Figure 3: Ingestion rate for ScyllaDB running on the i3en.24xlarge. ScyllaDB starts ingesting around 2 million data points per second, and as the data size grows it automatically adjusts the rate between ingestion and compactions. The ingestion rate gets reduced to 1.5 million writes per second as the need for compaction increases, and then further down to 1 million writes per second as the storage array gets slower.

Figure 4: As with any SSD, the bandwidth is reduced as the device gets fuller. The i3en.24xlarge is no exception, but it is still able to provide 5GB/s of bandwidth even at a very high level of utilization, over 75%.

The next challenge is to read the data. For around one hour, we issue reads to random keys following a uniform distribution and select the parameters of the distribution so that the cache hit ratio is below 20% (mostly misses). This will allow us to show the performance of reads that are mostly coming from the storage in a latency-oriented situation.

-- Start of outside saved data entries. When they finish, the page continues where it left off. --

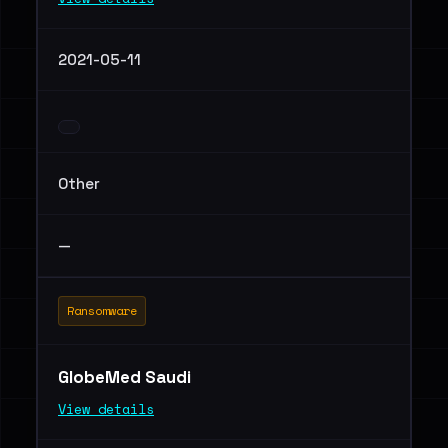
2021-05-11
Other
—
Ransomware
GlobeMed Saudi
View details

As shown in Figure 6, the 99th percentile is still comfortably around 2 milliseconds during the entire duration of the run, getting even more stable as the cache warms up. This shows that the storage stack, including the Nitro Hypervisor can provide consistent, reliable and bounded latencies for demanding applications.

Figure 5: the cache warmup period for the database reads. We start from a cache-cold situation and issue reads until the cache reaches a steady state of ~20% hit rate. Most requests are still coming from the storage.

Figure 6: Random uniform reads. There is little difference in the reads between a situation where almost all requests come from the storage, and at the steady state where 80% of the requests come from the storage. Latencies are still consistent, reliable and bounded.

We have also tested other administrative operations in ScyllaDB like adding a node, cleaning up the database and compacting. You can read more about them here.

Conclusion

AWS has recently unveiled a new family of storage optimized instances, the I3en family. These instances are a game changer for AWS customers, as they offer the choice between a low price per core or a low price per terabyte of data.

We have demonstrated that although the I3en family packs more data per CPU, the CPUs themselves are faster, and together with a storage stack that can write at close to 8GB/s and read at around 16GB/s, the gap between processing and storing is greatly reduced. The new I3en family provides a much less expensive price per TB of data, while the I3 family is still cheaper for users that are not constrained by the amount of storage. This provides AWS users with extra flexibility and favorable economics when choosing storage optimized instances based on either disk read speed (i3.metal) or storage capacity (I3en)..

To put it all together, we have demonstrated the results of running an application that can scale up and use these resources efficiently, the ScyllaDB NoSQL database, operating on a 45TB dataset in a single node. ScyllaDB, the monstrously fast and scalable NoSQL database, was capable of ingesting between 1 and 2 million data points a second, with low and bounded read latencies at around 2 milliseconds for the 99th percentile. This shows that the I3en resources are put to good use.